Exploring Human Potential

As Crisis Hits, Women in the Lead – While Compensation Lags.

Posted on | November 18, 2020 | No Comments

Mike Magee

This morning, we witnessed the unusual appearance on network television of two national leaders of the professions of Nursing and Medicine, Dr. Susan Bailey (President, AMA) and Debbie Hatmaker (Chief Nursing Officer, ANA) – both women – appearing in tandem and together, describing the nation’s condition as “very grim” and “quite stark.”

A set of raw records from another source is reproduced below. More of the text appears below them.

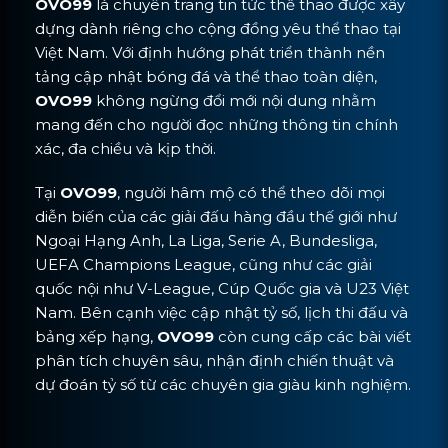
OVO99
là chuyên trang tin tức thể thao được xây
dựng dành riêng cho cộng đồng yêu thể thao tại
Việt Nam. Với định hướng phát triển thành nền
tảng cập nhật bóng đá và thể thao toàn diện,
OVO99
không ngừng đổi mới nội dung nhằm
mang đến cho người đọc những thông tin chính
xác, đa chiều và kịp thời.
Tại
OVO99
, người hâm mộ có thể theo dõi mọi
diễn biến của các giải đấu hàng đầu thế giới như
Ngoại Hạng Anh, La Liga, Serie A, Bundesliga,
UEFA Champions League, cũng như các giải
quốc nội như V-League, Cúp Quốc gia và U23 Việt
Nam. Bên cạnh việc cập nhật tỷ số, lịch thi đấu và
bảng xếp hạng,
OVO99
còn cung cấp các bài viết
phân tích chuyên sâu, nhận định chiến thuật và
dự đoán tỷ số từ các chuyên gia giàu kinh nghiệm.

As we struggle to control a second wave of Covid-19, we are reminded once again of the nurses and doctors who place themselves at risk willingly and consistently. And while our attention over the past months has centered on emergency departments and intensive care units, it’s important to remind ourselves that our system of care (where it exists) relies heavily on a primary care base for access to both standard and emergency evaluation and treatment.

In a Medscape physician survey just released today, the financial impact of Covid-19 has been significant. As the report says, “Many physicians offices have closed or have greatly reduced their hours. Hospitals, clinics, and large groups throughout the nation are laying off staff and cutting salaries. Specialties that relied upon elective procedures have lost much or most of their business.”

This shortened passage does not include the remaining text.